Tuesday, June 03, 2008

New Beginnings

My youngest son finished high school today. It was touch and go there for a little while, but he managed to do all that was required of him. True, he did it the hard way, but he comes by that trait honestly enough. What he might have missed in academic respects he has more than made up for in qualities that can only really be learned through experience: Perseverance, courage, patience and perhaps the hardest quality for a teenager to grasp, acceptance. He has had to walk through many obstacles - most of his own creation, but he never gave up.
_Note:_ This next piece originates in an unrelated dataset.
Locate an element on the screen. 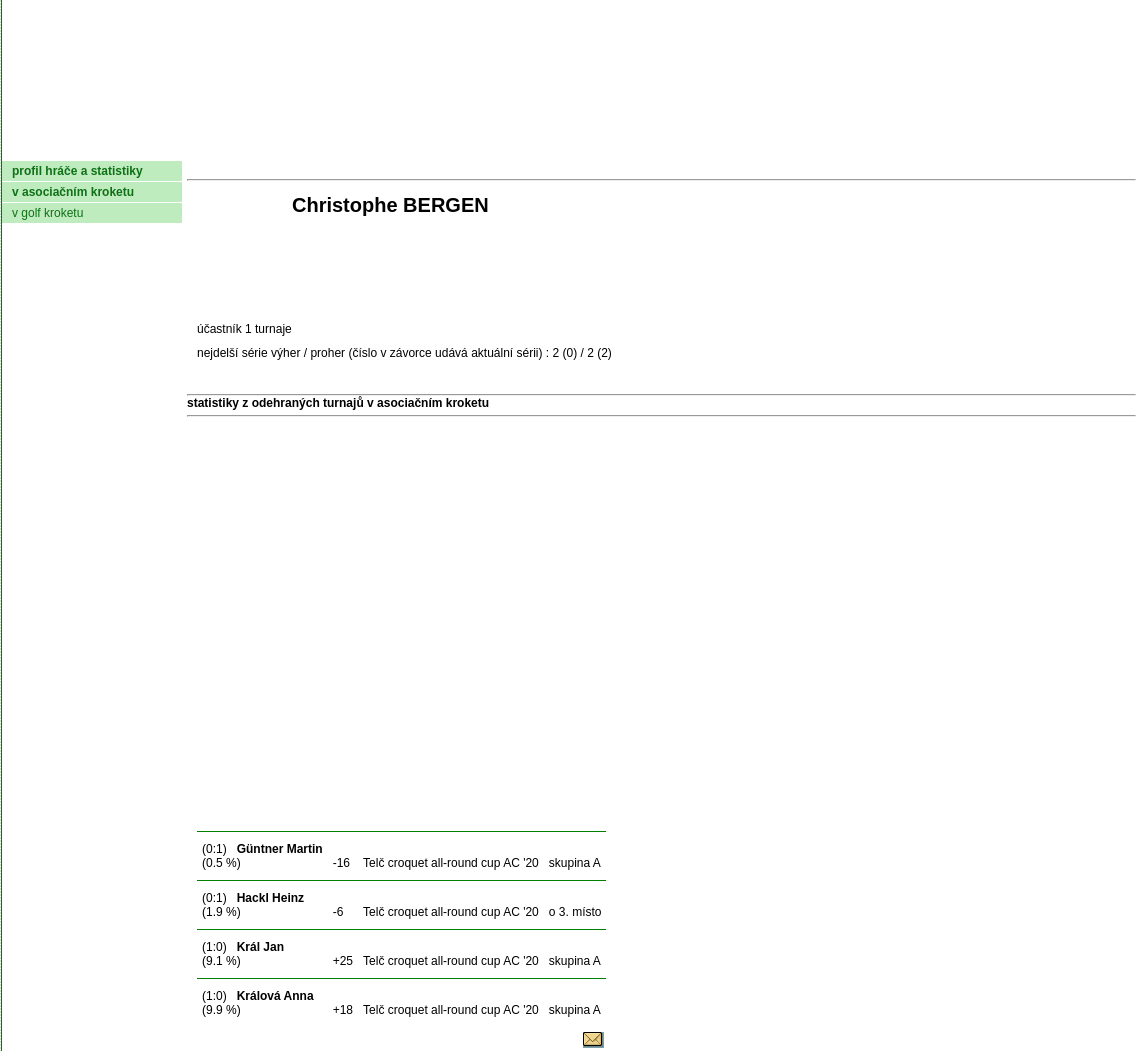  AČMK is located at coordinates (108, 145).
When my children pass big milestones such as this, I get reflective. I will often feel my age and wonder where the time has gone. And although there is that element to be sure, there is also a sense of completion. All three of my boys have now truly entered adulthood. Moreover, they are just beginning their journey… the world is at their feet; the future is at their command. My job is not finished, however. It never will be, but my role has absolutely changed - almost overnight.
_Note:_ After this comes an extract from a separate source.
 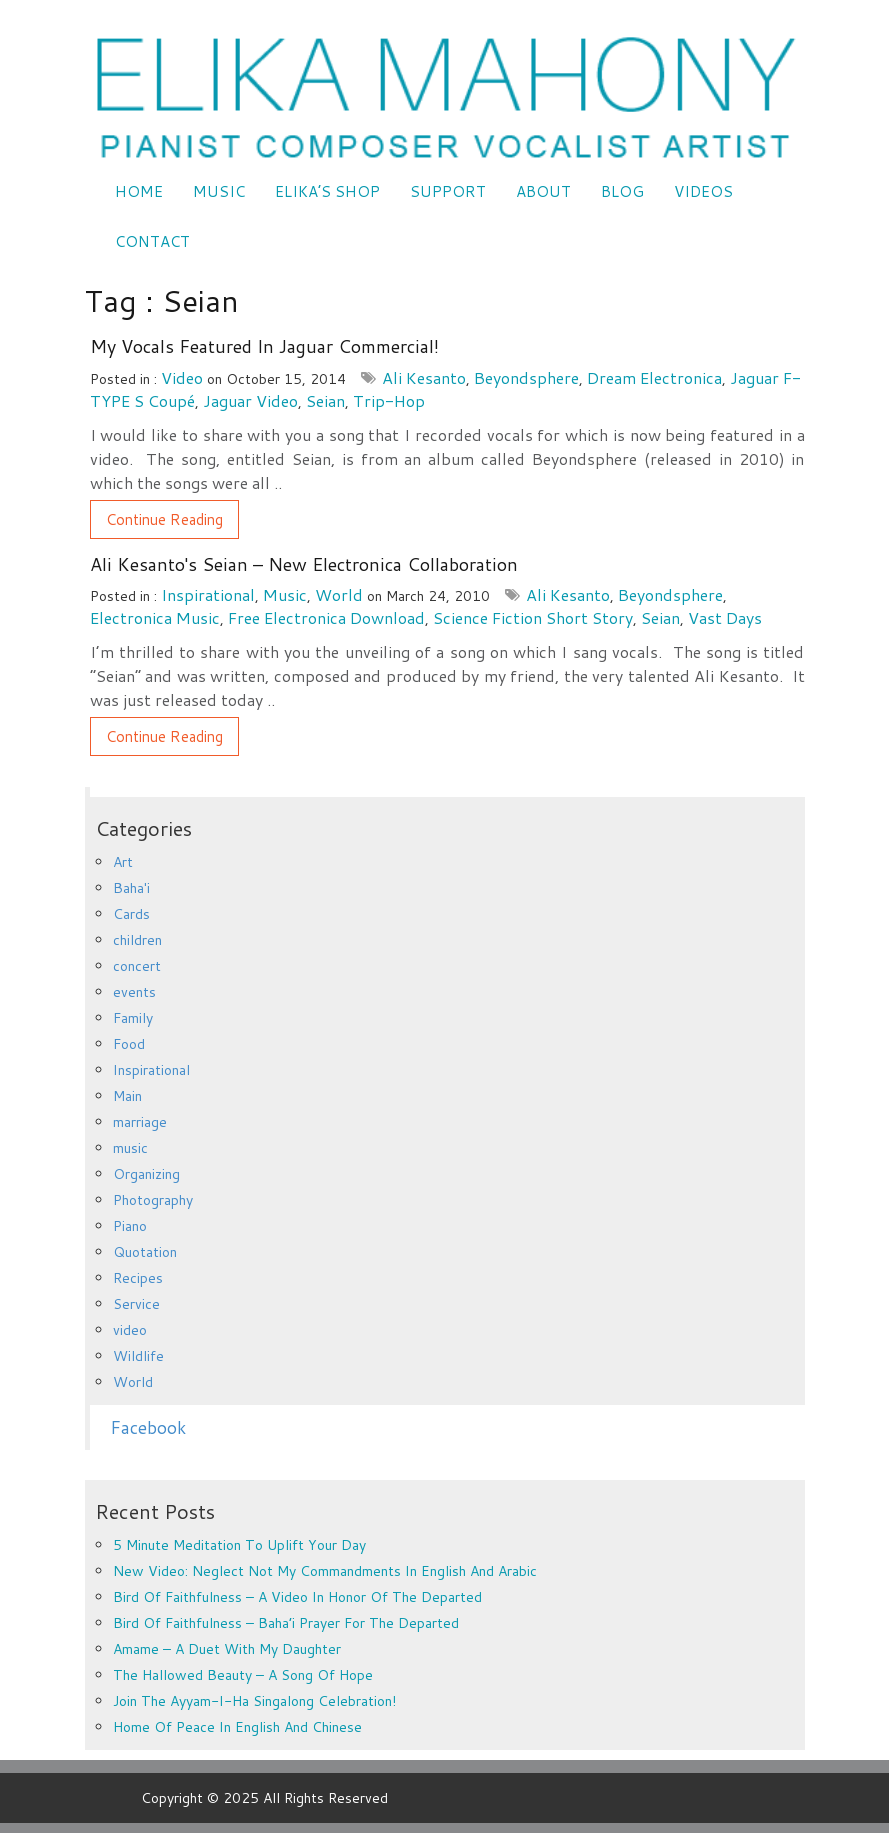 I want to click on Bird of Faithfulness – a video in honor of the departed, so click(x=297, y=1597).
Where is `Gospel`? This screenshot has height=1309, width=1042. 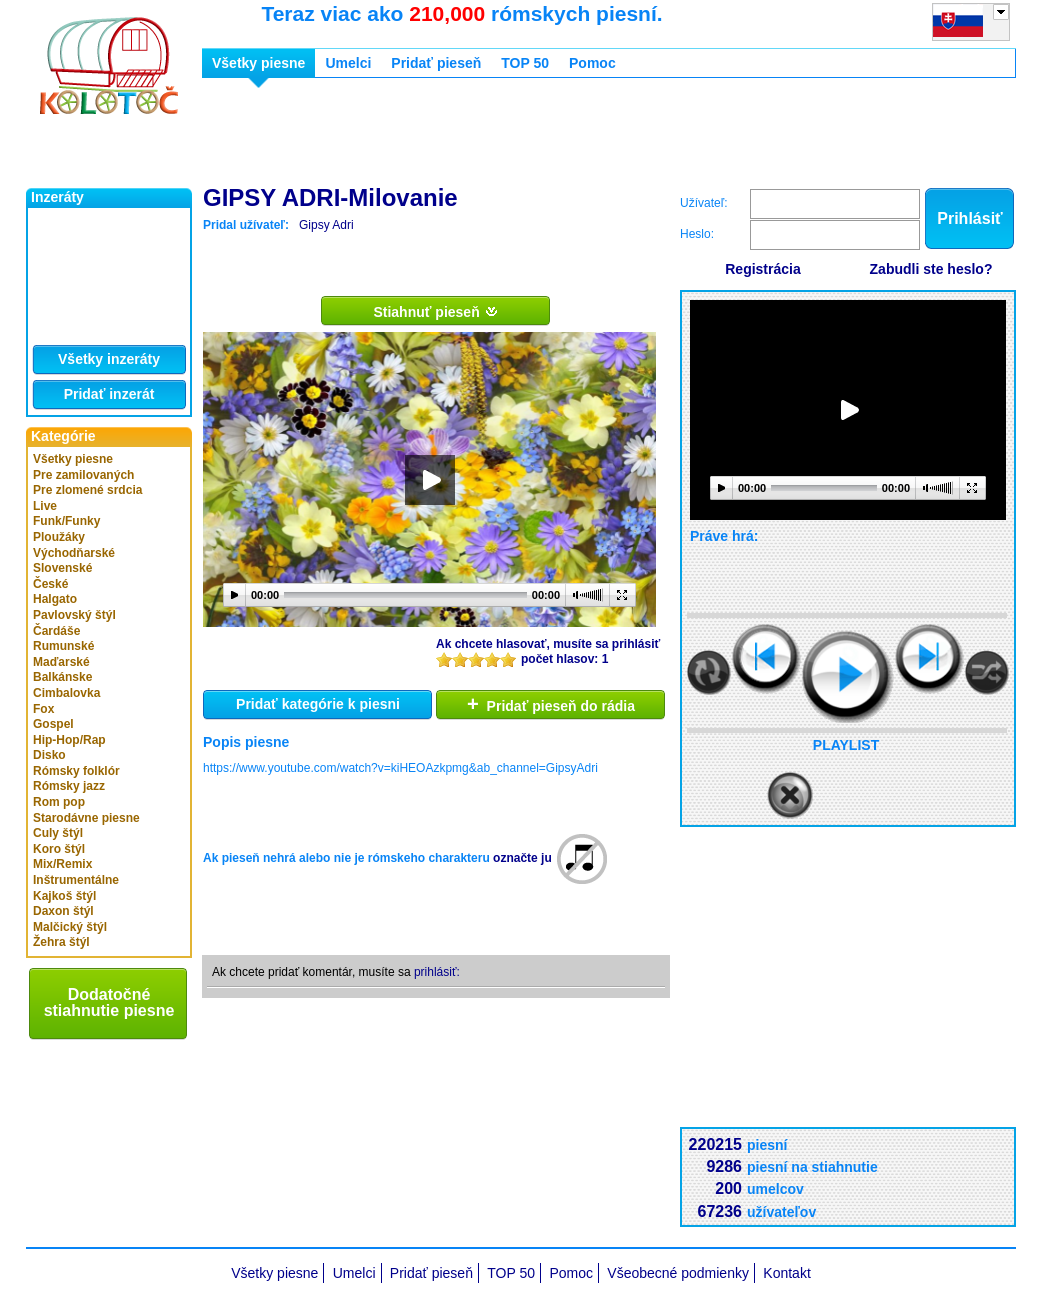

They are not yet self-sufficient; my support is still a necessity. But support goes well beyond financial. Guidance and encouragement, although not actively sought after, are still among those essentials that I will provide to my kids. For the most part, the heavy hand of fatherhood will be replaced with a more diplomatic version. Although I am still king of my castle, I now preside over subjects who are capable of thinking for themselves. Persuasion, not dictation, is the order of the day.

That is not to say that I am abdicating anything. It is, however, recognition of a never-changing fact of life… it is ever-changing. It is time to begin a new chapter as the last has come to a happy ending. A new adventure is around the corner and I think we are all relieved for that.